Undersea volcanic activity has been critical in the evolution of the Coral Sea region. So, scientists on our RV Investigator set sail to study it in August 2019.
Scientists tested competing hypotheses for how hotspots had influenced the evolution of the Australian plate.
Associate Professor Jo Whittaker from the University of Tasmania led this team. They set about uncovering the story of the epic battles between tectonic plates as they jostled and fought like Titans on our planet’s surface.
Voyage Chief Scientist, Assoc Prof Jo Whittaker, UTas and Prof Simon Williams with their helmets of health and safety.
A sudden feeling of dredge
Our story takes place at the site of Dredge 37. This location is a gateway to our underwater underworld, being the junction between the deep Pocklington Trough and the wide Louisiade Plateau near Papua New Guinea.

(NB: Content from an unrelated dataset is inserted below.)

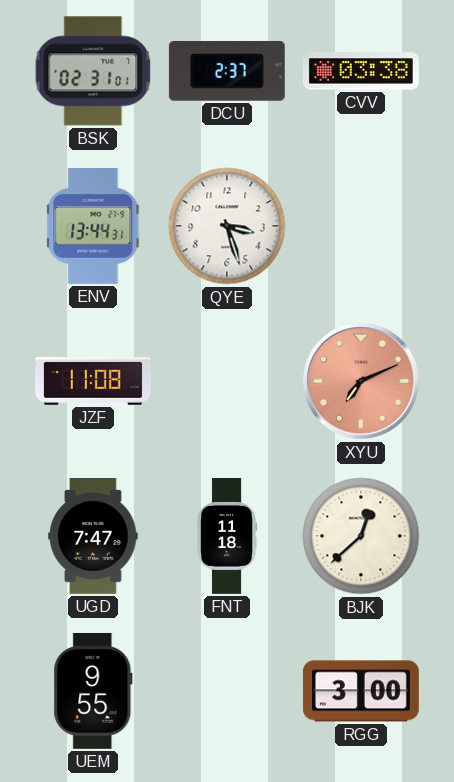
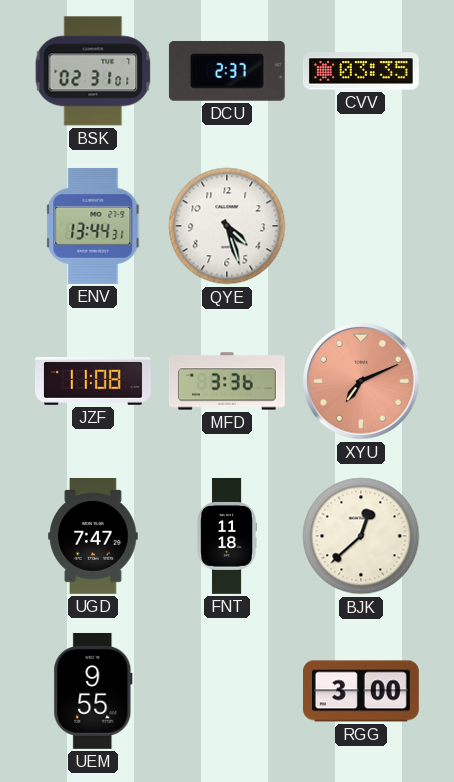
CVV: 03:38 -> 03:35
QYE: 3:27 -> 4:27
MFD: none -> 3:36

The Pocklington Trough is a trench 850 kilometers long and around 5200 meters deep. It marks a meeting of worlds between the northern margin of the Coral Sea and the southern margin of the Woodlark Basin and Papuan Peninsula. There is no evidence of the plate currently being dragged into the underworld (known as subduction). It’s actually thought to be a relict trench from where the Australian plate drove beneath Papua New Guinea.
Map to the underwater underworld studied during the voyage.
Our geologist’s chariot, RV Investigator, has advanced instruments for mapping and measuring the seafloor’s depth. These instruments work by emitting sound pulses through the water and recording the echoes from that signal. It allows scientists to calculate the water’s depth and interpret the seafloor’s structure.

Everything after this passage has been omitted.